Racism has since gone on to be a major topic of much SF. It’s been explored, for example, in Star Trek, both recently and in the original 60’s series. It also inspired Brian Aldiss 1970s short story, ‘Working in the Spaceship Yards’, published in Punch. This was about a man with a Black friend having to come to terms with his own feelings about androids as they started working alongside them in the spaceship yards of the title, and going out with human women. It’s a satire on the racial politics of the day, when many White Brits were, as now, concerned about Black and Asian immigrants taking their jobs. And specifically anti-Black racism was tackled in an episode of Dr.
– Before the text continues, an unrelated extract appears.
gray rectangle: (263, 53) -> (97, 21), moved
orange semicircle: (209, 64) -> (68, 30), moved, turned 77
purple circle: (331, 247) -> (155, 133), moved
Who written by award-winning Black children’s writer, Mallory Blackman. In this tale the Doctor and her friends travel back to the American Deep South to make sure Rosa Parks makes her epochal bus journey against the machinations of White racist from the future determined to stop Blacks ever gaining their freedom.

Not everyone is satisfied with the metaphorical treatment of racism pursued by some SF. I can remember arguing with a friend at college about Star Trek, and how the series explored racial tension and prejudice through Mr Spock. Despite being half-human, Spock was still an outsider, distrusted by many of his human crewmates. My friend believed instead that the series should have been more explicit and specifically explored anti-Black racism. More recently there has been the rise of Black SF writers, who use their work to address issues of race and the Black experience. An anthology of their work was published back in the 1990s as Dark Matters, a pun on the dark matter of astronomy, that is supposed to give the universe its missing mass.

Even if not explicit, the metaphorical approach allows writers to say what otherwise may not be said, as in the former Soviet Union. There, writers such as the Strugatsky brothers used the ‘Aesopian’ mode – SF as fable – to attack conditions in the Communist state, which would have been subject to censorship and severe punishment if said openly. Over in the capitalist world, the political situation was much freer, but there were still limits to what could be portrayed. Star Trek featured the first interracial kiss, between Kirk and Lt. Uhuru in the episode ‘Plato’s Stepchildren’, but the network faced deep opposition from broadcasters in the Deep South. An indirect treatment also allows people to think about or accept ideas, which they would have rejected through a more straightforward treatment of the subject. Some readers may have been more receptive to anti-racist ideas if presented in the form of aliens than through an explicit treatment of colour prejudice against Blacks and other races.

This anthology, then, promises to be very interesting reading both through the tales themselves, and what they have to say about the times in which they were written. Times in which Science Fiction was joining the other voices denouncing racism and demanding equality and freedom for all, human and non-human.